The 4 Best Tips For Moving With Kids
June 12, 2017
When it comes to moving apartments or homes, there’s no denying that there are some benefits for those who prefer the single life. After all, as we’ve discussed in the past, moving in with a significant other presents plenty of challenges. But it can also be an extremely rewarding experience.
Similarly, if you’re moving in with your romantic partner and are moving with pets, well, then things get slightly more complicated and there is much more to plan for in advance.
But one area we haven’t discussed yet, and one that many people will experience at some point or another, is moving with kids. We talked about how with pets, there’s often an acclimation period after a move in which they may take some time getting used to the new environment.
Kids, on the other hand, can be a whole other story. Some may barely register the move, especially since social media allows them to stay in touch with their friends much easier if they’re 13 years or older. But younger children can especially struggle with a move, perhaps not comprehending why they have to move in the first place or having difficulty getting used to a new home, neighborhood, and even school.
Thus, when it comes to moving with kids, we’ve found the following steps to help everyone get on the same page and involved with the move while minimizing the potentially disorienting nature of moving homes.
4 Steps to Follow When Moving With Kids
1. Talk it out
Obviously any move is met with quite a bit of discussion amongst the parent(s) who is moving with children, which is precisely what can leave many kids feeling helpless as, what seems like, their entire world is shifting. While adults may think of moves in terms of better neighborhoods, easier commutes, or living in their dream home, children think about what’s right in front of them and that’s often the routine they’ve settled into in their current home and neighborhood.
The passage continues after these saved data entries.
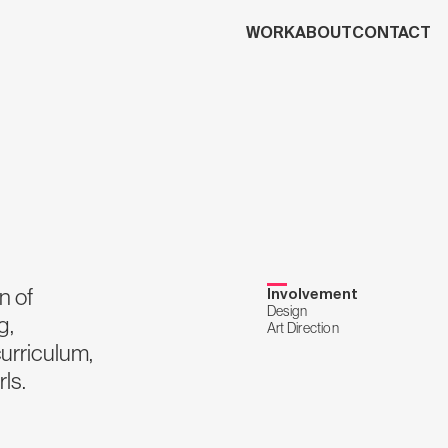
WORK
ABOUT
CONTACT
n of
Involvement
Design
g,
Art Direction
curriculum,
ls.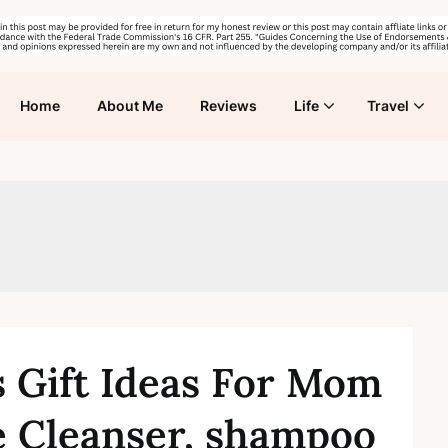
Home
About Me
Reviews
Life
Travel
s Gift Ideas For Mom
 Cleanser, shampoo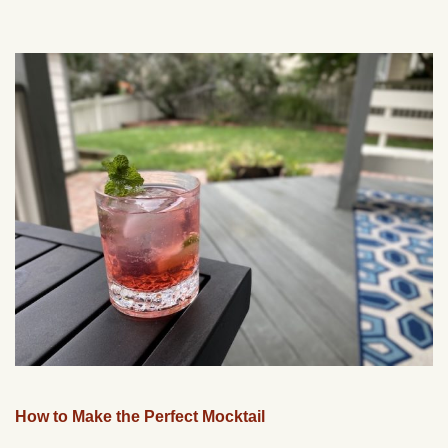
How to Make the Perfect Mocktail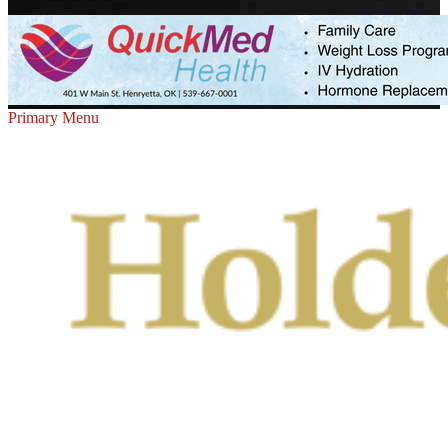
Primary Menu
Before commencing any of the following steps, we recommend having a conversation early on with your kids about the coming move or even just the possibility of one, if you feel its appropriate. We have seen what happens when a toddler is unaware of an impending move and it often results in a meltdown. So get the whole family on the same page up front so no one is surprised and thus upset on the day of the move.
2. Assign (Fun) Jobs
As many child psychologists note, what can be most difficult about a move is the sense of powerlessness that some children get in response to not having a say in the move. Depending on when you’ve decided to let them know about your decision to move, keep them involved and engaged throughout, letting them voice their opinions on the possible new homes you are considering and taking them on visits to potential new schools.
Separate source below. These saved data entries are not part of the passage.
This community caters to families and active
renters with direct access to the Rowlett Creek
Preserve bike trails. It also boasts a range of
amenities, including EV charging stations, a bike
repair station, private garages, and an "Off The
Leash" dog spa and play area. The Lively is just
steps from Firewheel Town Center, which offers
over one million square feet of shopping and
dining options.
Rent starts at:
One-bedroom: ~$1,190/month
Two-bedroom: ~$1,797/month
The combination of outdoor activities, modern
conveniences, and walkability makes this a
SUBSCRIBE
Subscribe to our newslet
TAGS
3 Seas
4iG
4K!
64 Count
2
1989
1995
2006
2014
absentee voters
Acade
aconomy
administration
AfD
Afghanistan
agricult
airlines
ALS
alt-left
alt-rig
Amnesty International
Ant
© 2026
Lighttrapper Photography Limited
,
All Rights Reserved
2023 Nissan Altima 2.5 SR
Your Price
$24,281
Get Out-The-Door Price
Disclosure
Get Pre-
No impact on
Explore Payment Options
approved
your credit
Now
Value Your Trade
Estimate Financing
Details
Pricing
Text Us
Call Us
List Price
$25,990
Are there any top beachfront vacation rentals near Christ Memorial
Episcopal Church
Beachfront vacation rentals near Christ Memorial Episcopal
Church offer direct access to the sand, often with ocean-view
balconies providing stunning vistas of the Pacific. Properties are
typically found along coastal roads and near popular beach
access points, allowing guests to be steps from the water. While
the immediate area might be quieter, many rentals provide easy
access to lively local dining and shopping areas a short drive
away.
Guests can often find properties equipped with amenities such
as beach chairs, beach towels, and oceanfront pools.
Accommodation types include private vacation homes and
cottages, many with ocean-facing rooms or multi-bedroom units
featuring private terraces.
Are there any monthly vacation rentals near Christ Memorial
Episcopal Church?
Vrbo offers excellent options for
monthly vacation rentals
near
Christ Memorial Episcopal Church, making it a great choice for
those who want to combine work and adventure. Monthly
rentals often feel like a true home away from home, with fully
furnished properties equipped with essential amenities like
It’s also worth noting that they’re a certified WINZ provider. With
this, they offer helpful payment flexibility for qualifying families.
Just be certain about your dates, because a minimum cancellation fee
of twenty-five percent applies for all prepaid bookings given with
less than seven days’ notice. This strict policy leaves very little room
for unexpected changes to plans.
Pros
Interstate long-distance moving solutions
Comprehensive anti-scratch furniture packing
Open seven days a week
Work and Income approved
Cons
Of course, such trips can be overwhelming for some children, which is what makes the internet such a boon for moving with kids. After all, by using Google Maps or a similar site, you can take virtual tours of your new neighborhood, familiarizing your child beforehand so she or he feels more comfortable upon moving to a new area, making things easier for every family member.
3. Moving with a Toddler
Generally speaking, moving with a child who is six years old or younger can pose considerably less challenges as they understand less of what is going on. That said, as we mentioned earlier, that certainly doesn’t mean you can just pretend that your child will be fine on moving day without any advance notice.
Instead, create a narrative or fairytale to make the move a living adventure. When packing a toddler’s toys, make sure to always communicate that you’re simply packing them for them move–they can often get protective of their things! Additionally, when it comes to unpacking, try and set up their bedroom in a formation similar to the one at your old home, and hold off on packing their furniture until the end to maintain their sense of normalcy.
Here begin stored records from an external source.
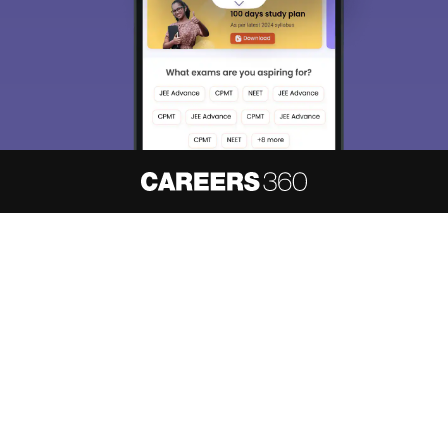
About
Hiring
Magazine
News
हिंदी न्यूज़
Articles
Contact
Blogs
NCERT Solutions
Products & Resources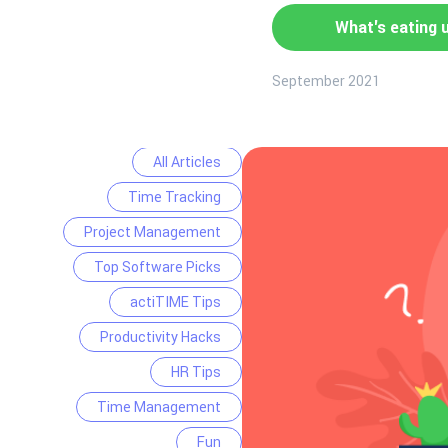
What's eating 
September 2021
All Articles
Time Tracking
Project Management
Top Software Picks
actiTIME Tips
Productivity Hacks
HR Tips
Time Management
Fun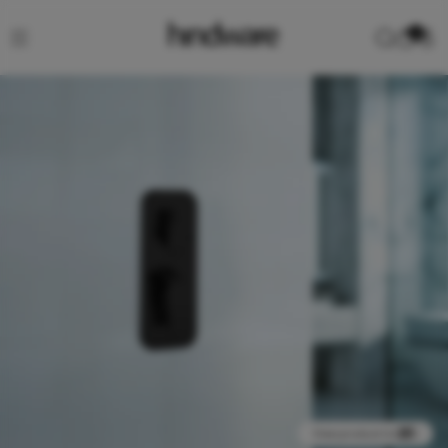
0
View product in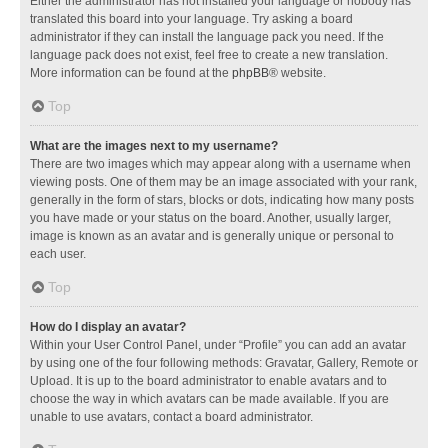
Either the administrator has not installed your language or nobody has
translated this board into your language. Try asking a board
administrator if they can install the language pack you need. If the
language pack does not exist, feel free to create a new translation.
More information can be found at the
phpBB
® website.
Top
What are the images next to my username?
There are two images which may appear along with a username when
viewing posts. One of them may be an image associated with your rank,
generally in the form of stars, blocks or dots, indicating how many posts
you have made or your status on the board. Another, usually larger,
image is known as an avatar and is generally unique or personal to
each user.
Top
How do I display an avatar?
Within your User Control Panel, under “Profile” you can add an avatar
by using one of the four following methods: Gravatar, Gallery, Remote or
Upload. It is up to the board administrator to enable avatars and to
choose the way in which avatars can be made available. If you are
unable to use avatars, contact a board administrator.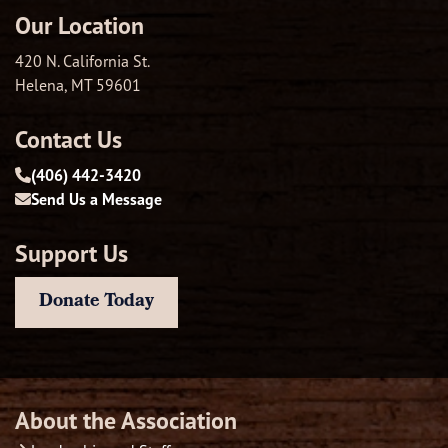
Our Location
420 N. California St.
Helena, MT 59601
Contact Us
(406) 442-3420
Send Us a Message
Support Us
Donate Today
About the Association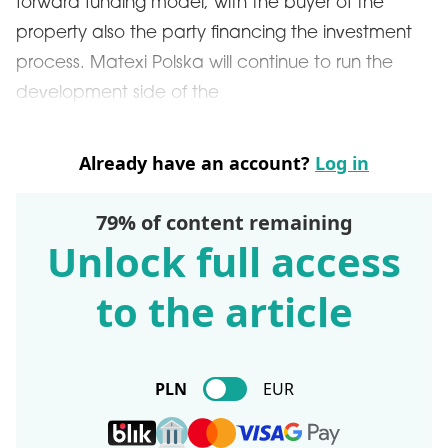
forward funding model, with the buyer of the
property also the party financing the investment
process. Matexi Polska will continue to run the
development side of the
Already have an account?
Log in
79% of content remaining
Unlock full access
to the article
PLN
EUR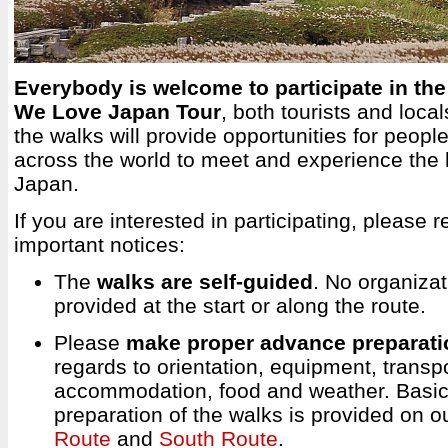
Everybody is welcome to participate in the 
We Love Japan Tour
, both tourists and loca
the walks will provide opportunities for peop
across the world to meet and experience the 
Japan.
If you are interested in participating, please r
important notices:
The
walks are self-guided
. No organizat
provided at the start or along the route.
Please
make proper advance preparati
regards to orientation, equipment, transpo
accommodation, food and weather. Basic 
preparation of the walks is provided on o
Route
and
South Route
.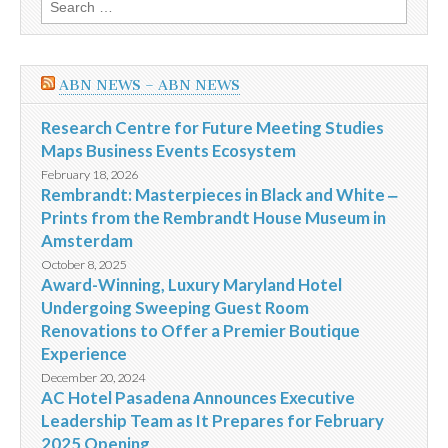
Search
for:
ABN NEWS – ABN NEWS
Research Centre for Future Meeting Studies
Maps Business Events Ecosystem
February 18, 2026
Rembrandt: Masterpieces in Black and White ‒
Prints from the Rembrandt House Museum in
Amsterdam
October 8, 2025
Award-Winning, Luxury Maryland Hotel
Undergoing Sweeping Guest Room
Renovations to Offer a Premier Boutique
Experience
December 20, 2024
AC Hotel Pasadena Announces Executive
Leadership Team as It Prepares for February
2025 Opening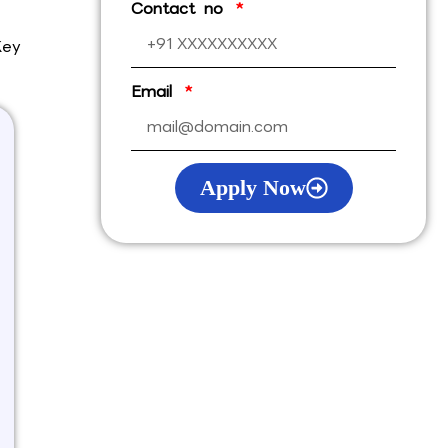
Contact no
Key
Email
Apply Now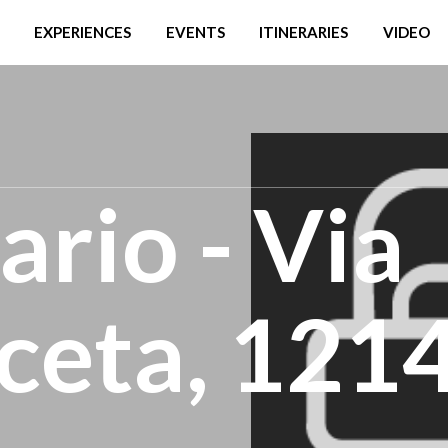
EXPERIENCES
EVENTS
ITINERARIES
VIDEO
ario - Via
ceta, 121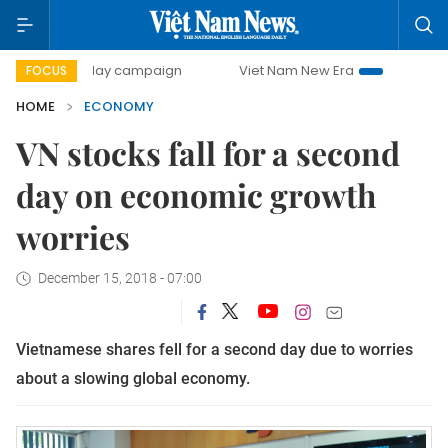
0-day campaign
Viet Nam New Era
Bringing Resolutions 
FOCUS
HOME
ECONOMY
VN stocks fall for a second
day on economic growth
worries
December 15, 2018 - 07:00
Vietnamese shares fell for a second day due to worries
about a slowing global economy.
And lastly, as most parents we’ve spoken with age, hiring a babysitter or asking a relative to look after your toddler during the move with save everyone quite a bit of stress.
4. Moving with Older Children
Between the ages of seven and 18, kids go through a massive changes. And we will certainly be breaking down how to handle elementary school-age children, tweens, and teenagers individually in a future piece. But for now here are some of the best practices we’ve seen over the years when moving with kids over the age of six.
Try to move when school is out of session for more than a week. Obviously, summer is an ideal time to move, but as moves don’t always go as planned, winter or spring break can serve as alternative times during the year. Always give your kids a chance to voice their concerns and feelings about the move and try to open a dialogue with them to keep communication clear and positive. Lastly, after the move, plan a trip back one evening to the old neighborhood to relive old memories and perhaps eat at a favorite old restaurant. By visiting your home one or several more times, you can provide closure for that chapter of your kids’ lives without overwhelming them.